The most common advice you will hear from lawyers about studying for law school exams is that you should use whatever technique works best for you. There, you have learned your first lesson about lawyers: Whenever possible, we would rather give an answer that technically is not wrong than give an answer that is in any way useful to anyone. I will try to suppress my lawyer-self and depart from the safety of the technically-not-wrong to give some advice, but be aware, that means it could be wrong. Different people's brains work very differently, so think of this as suggestions of things to try out more than a hard-and-fast list of steps you need to cling to.
The most important thing is to realize that there is no easy way out. This is not a "work smarter, not harder" situation. How well you do on your exams is largely going to be a function of how much effort you put into grappling with the material. The bad news there is that you are going to have to work hard. The good news is, as long as you are working hard, you can't go that far wrong. So, part of what makes for a good studying strategy is that it is something you're actually willing to do for large blocks of time. Variety is one key in that regard, so consider at least trying out all of the following techniques:
Make the time you spend reading for class useful
You need to do the reading to avoid looking foolish in class, so most law students do read most of the cases most of the time.
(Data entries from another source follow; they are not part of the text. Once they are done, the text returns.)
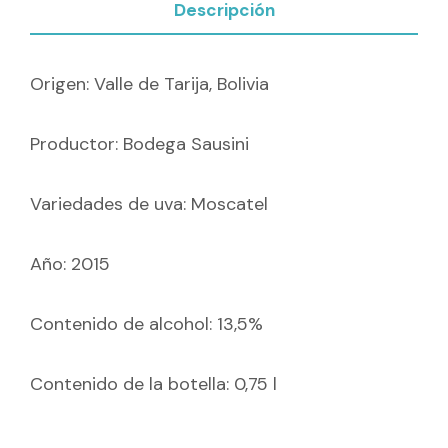
Descripción
Origen: Valle de Tarija, Bolivia
Productor: Bodega Sausini
Variedades de uva: Moscatel
Año: 2015
Contenido de alcohol: 13,5%
Contenido de la botella: 0,75 l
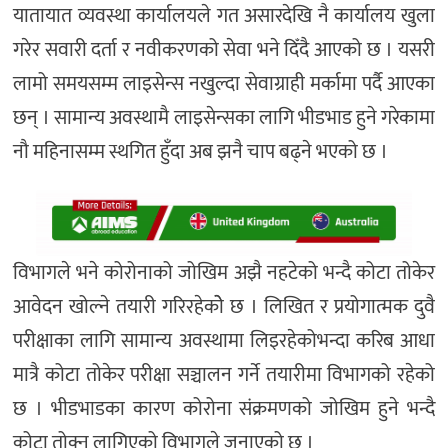
यातायात व्यवस्था कार्यालयले गत असारदेखि नै कार्यालय खुला
गरेर सवारी दर्ता र नवीकरणको सेवा भने दिँदै आएको छ । यसरी
लामो समयसम्म लाइसेन्स नखुल्दा सेवाग्राही मर्कामा पर्दै आएका
छन् । सामान्य अवस्थामै लाइसेन्सका लागि भीडभाड हुने गरेकामा
नौ महिनासम्म स्थगित हुँदा अब झनै चाप बढ्ने भएको छ ।
विभागले भने कोरोनाको जोखिम अझै नहटेको भन्दै कोटा तोकेर
आवेदन खोल्ने तयारी गरिरहेकोे छ । लिखित र प्रयोगात्मक दुवै
परीक्षाका लागि सामान्य अवस्थामा लिइरहेकोभन्दा करिब आधा
मात्रै कोटा तोकेर परीक्षा सञ्चालन गर्ने तयारीमा विभागको रहेको
छ । भीडभाडका कारण कोरोना संक्रमणको जोखिम हुने भन्दै
कोटा तोक्न लागिएको विभागले जनाएको छ ।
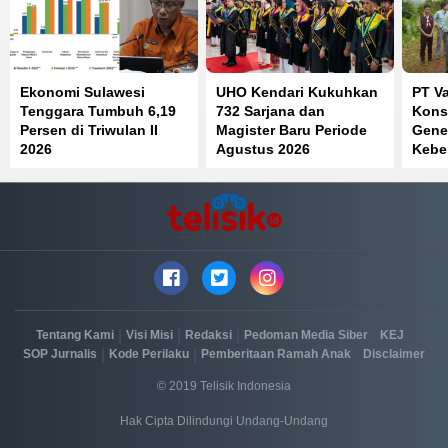
Ekonomi Sulawesi
UHO Kendari Kukuhkan
PT Va
Tenggara Tumbuh 6,19
732 Sarjana dan
Kons
Persen di Triwulan II
Magister Baru Periode
Gene
2026
Agustus 2026
Kebe
Timu
|
|
|
|
|
Tentang Kami
Visi Misi
Redaksi
Pedoman Media Siber
KEJ
|
|
|
SOP Jurnalis
Kode Perilaku
Pemberitaan Ramah Anak
Disclaimer
© 2019 Telisik Indonesia
Hak Cipta Dilindungi Undang-Undang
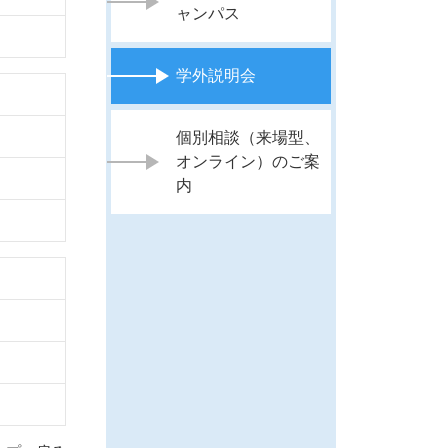
ャンパス
学外説明会
個別相談（来場型、
オンライン）のご案
内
But, if you're taking shortcuts on this step, you are probably getting a lot less value out of that large investment of time than you could be. For starters, do not use case briefs that you pulled off the Internet. If you are not struggling to make sense of the case yourself, you aren't getting much out of reading it. Brief your own cases and then, after you are done with your reading for the day, take a minute to consider why the professor grouped those cases together, how they intersect and what sorts of questions your professor might ask about them.
Use study aids
Study aids are invaluable. The Examples and Explanations and Nutshell series are probably the most widely used and are very helpful. I also recommend trying out one of the multiple choice collections, at least for courses where you have lots of small rules to get your head around (like civ pro or contracts). Your school's library might also have a subscription to CALI, which provides a bunch of online exercises that can be kind of a fun change of pace. The beauty of study aids is that they generally cover the same topics, and mostly the same cases, as your course did, but they approach the material from a different perspective and you often find that something that you did not catch in class becomes clear when you come at it from a different angle. You should read Getting to Maybe and at least one study aid specific to each 1L course. You can find a list of recommended study aids for each course here.
Make an outline
As with case briefs, under no circumstance should you rely on somebody else's outline. The point of an outline isn't the actual outline. In fact, in exams where you do well, you will find that you aren't even referring to your outline at all during the exam. The point of outlining is to force yourself to get the law straight in your head by organizing it and writing it out in a way that makes sense to you.
Take practice tests
In my view, practice exams are the focal point of exam preparation. They are useful for testing your readiness, but much more importantly, they help you organize all the information you have accumulated into a form that is useful in an exam. You should aim to do one full-length practice exam for each course fairly early on in your studying, and then do a couple more as you get nearer to the exam. If you can find some with model answers, they can be particularly useful. It also can be useful to skim through more exams just to get a better idea of the types of questions. Past exams from your own professor are ideal, but you typically will not get enough of them. You can find an archive of a bunch of others here.
Create an attack outline
Some people just make the one, full, outline. But, as you take practice tests, you will start to find that there are three or four types of questions that seem to come up very frequently. The odds are very good that at least one or two of those will appear on your actual exam. If you can draft out a structure for answers to those questions, you will have a huge advantage in the exam. Where your full outline might be 50 pages or even 100 pages, your attack outline should be a carefully-honed 5 or 10 pages laying out the skeleton of your answer, highlighting key distinctions, identifying branches in the decision tree, and referring back to the applicable sections of your full outline in case you need to dig deeper.
Come up with one other thing to do for each course
Each course is a little bit different and there are techniques that turn out to be useful only for particular courses. Try to think of one other sort of tool you can use for each course. For example, you might consider making flow charts for future interests in property or you might consider using flash cards of the rules in civil procedure. A little variety in your tactics can help you frame issues more clearly and it can also keep the boredom at bay.
Get feedback from someone
If you know someone who has been through 1L before, and they are willing to help, take a full practice exam and get them to review it to give you tips. It can be awkward to ask for help, but they have been through it before. They feel your pain. Just find a chance to help another 1L out yourself down the road.